Content starts
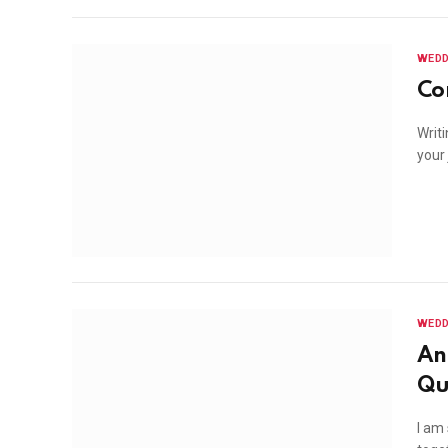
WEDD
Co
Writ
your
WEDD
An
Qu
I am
Content ends
Content starts
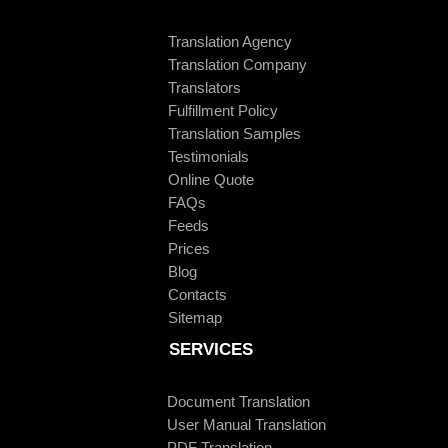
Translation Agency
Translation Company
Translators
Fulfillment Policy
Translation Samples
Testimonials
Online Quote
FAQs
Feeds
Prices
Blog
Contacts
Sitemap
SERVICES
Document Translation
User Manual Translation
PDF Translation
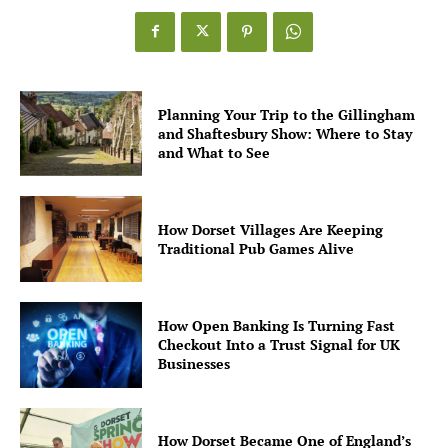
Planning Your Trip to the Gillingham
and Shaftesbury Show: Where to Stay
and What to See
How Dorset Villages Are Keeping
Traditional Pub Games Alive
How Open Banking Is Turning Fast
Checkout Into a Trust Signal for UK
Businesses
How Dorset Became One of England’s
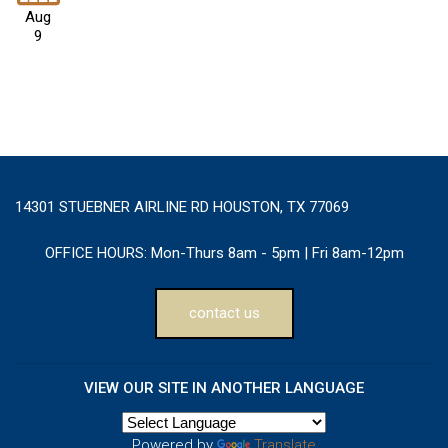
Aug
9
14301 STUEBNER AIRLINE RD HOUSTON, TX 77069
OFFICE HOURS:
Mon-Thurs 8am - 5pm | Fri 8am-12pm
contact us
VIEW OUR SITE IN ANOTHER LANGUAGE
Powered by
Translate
Content ends
Content starts
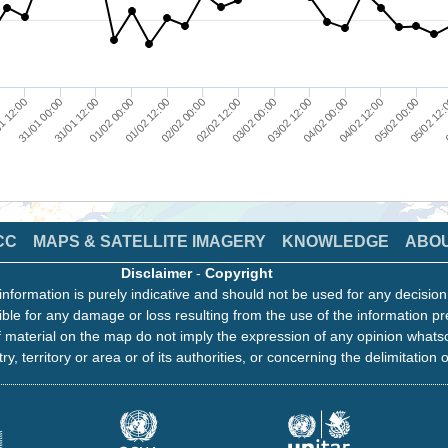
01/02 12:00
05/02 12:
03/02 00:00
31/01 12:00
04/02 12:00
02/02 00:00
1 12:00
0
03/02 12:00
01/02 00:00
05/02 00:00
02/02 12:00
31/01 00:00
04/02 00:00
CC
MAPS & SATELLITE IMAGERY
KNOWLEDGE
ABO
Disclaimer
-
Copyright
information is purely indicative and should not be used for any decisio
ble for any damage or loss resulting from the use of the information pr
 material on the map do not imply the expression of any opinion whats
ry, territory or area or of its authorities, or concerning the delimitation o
Content ends
What is expected:
When a line in the data holds the word "Dorset", show that line.

Solution to this task:
How Dorset Villages Are Keeping
How Dorset Became One of England’s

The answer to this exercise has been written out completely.